Work task
Print, in exact form, the lines below from the one containing "Китаец согласился стать" through the one containing "- 27 июня 2025, 17:52", and omit all others.

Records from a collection
+---+

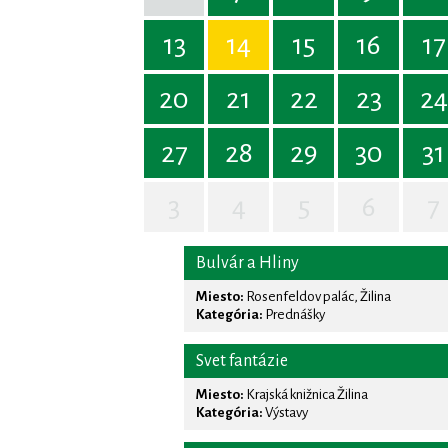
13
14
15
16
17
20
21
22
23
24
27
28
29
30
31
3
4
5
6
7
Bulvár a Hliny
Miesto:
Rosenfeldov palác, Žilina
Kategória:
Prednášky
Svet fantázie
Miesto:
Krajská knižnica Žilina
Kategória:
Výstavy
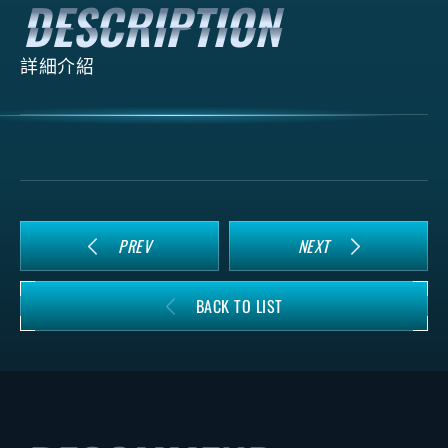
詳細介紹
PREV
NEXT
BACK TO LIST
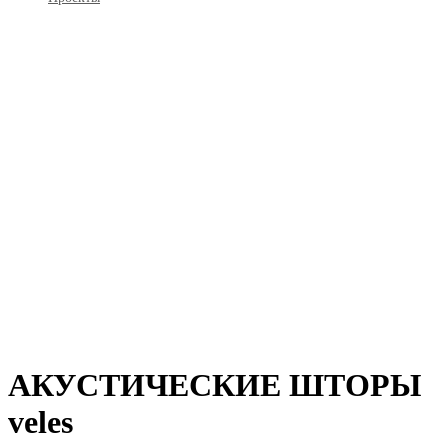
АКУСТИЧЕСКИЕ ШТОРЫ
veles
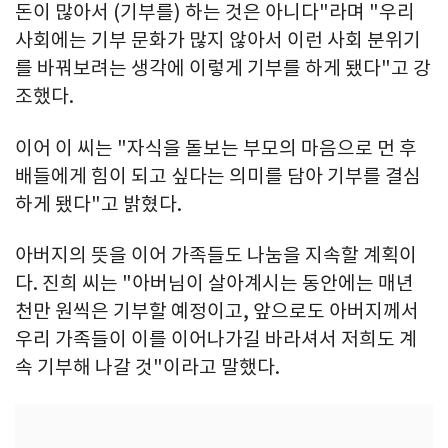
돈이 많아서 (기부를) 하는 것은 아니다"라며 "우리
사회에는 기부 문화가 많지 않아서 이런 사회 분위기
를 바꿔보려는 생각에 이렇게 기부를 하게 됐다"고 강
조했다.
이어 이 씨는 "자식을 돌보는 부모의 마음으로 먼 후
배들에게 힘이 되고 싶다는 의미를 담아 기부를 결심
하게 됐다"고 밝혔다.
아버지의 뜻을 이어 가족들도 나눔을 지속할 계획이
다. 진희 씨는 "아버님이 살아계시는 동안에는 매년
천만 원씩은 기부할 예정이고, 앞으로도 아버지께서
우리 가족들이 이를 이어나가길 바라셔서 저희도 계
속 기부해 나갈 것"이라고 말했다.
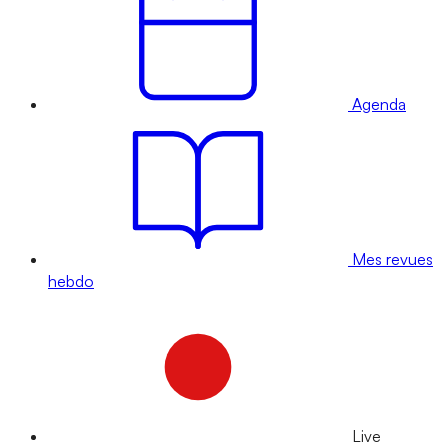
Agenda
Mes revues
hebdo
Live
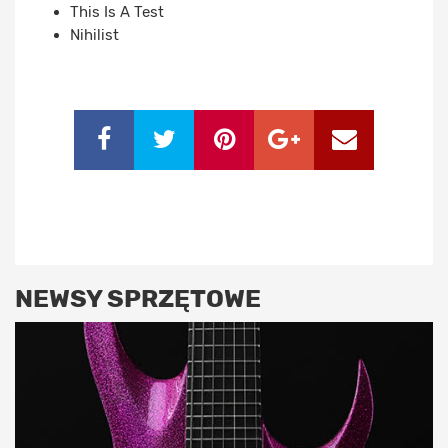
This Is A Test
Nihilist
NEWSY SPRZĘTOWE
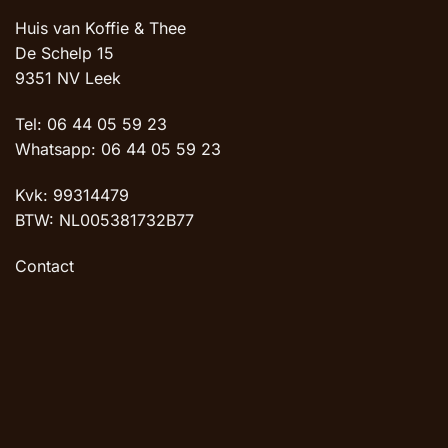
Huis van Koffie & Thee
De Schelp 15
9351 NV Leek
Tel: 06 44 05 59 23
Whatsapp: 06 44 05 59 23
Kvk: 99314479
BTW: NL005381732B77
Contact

+---+

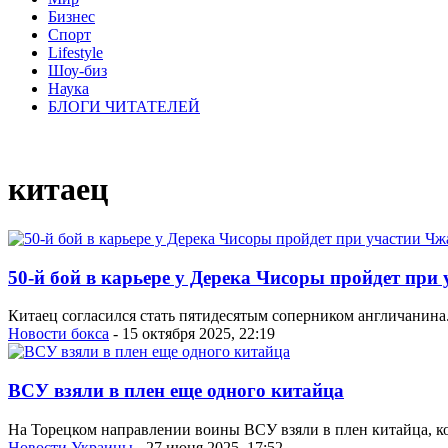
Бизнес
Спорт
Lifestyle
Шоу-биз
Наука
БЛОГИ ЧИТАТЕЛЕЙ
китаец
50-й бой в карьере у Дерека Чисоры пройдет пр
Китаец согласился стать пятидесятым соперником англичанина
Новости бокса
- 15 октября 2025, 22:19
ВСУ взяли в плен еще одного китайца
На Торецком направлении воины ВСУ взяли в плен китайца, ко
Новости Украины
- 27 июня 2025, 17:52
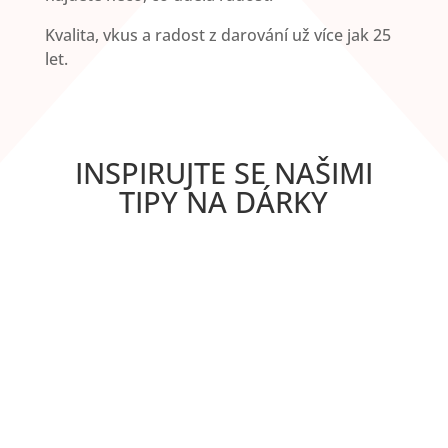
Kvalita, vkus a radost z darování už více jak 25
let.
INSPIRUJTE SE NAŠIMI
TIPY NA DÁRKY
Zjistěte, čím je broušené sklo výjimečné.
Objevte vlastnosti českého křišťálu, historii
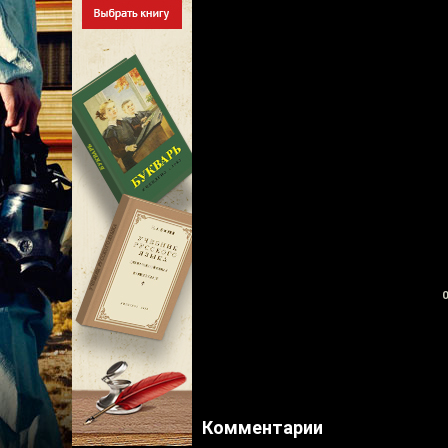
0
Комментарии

+---+

Result for this task
Китаец согласился стать пятидесятым соперником англичанина
Новости бокса
- 15 октября 2025, 22:19
ВСУ взяли в плен еще одного китайца
На Торецком направлении воины ВСУ взяли в плен китайца, ко
Новости Украины
- 27 июня 2025, 17:52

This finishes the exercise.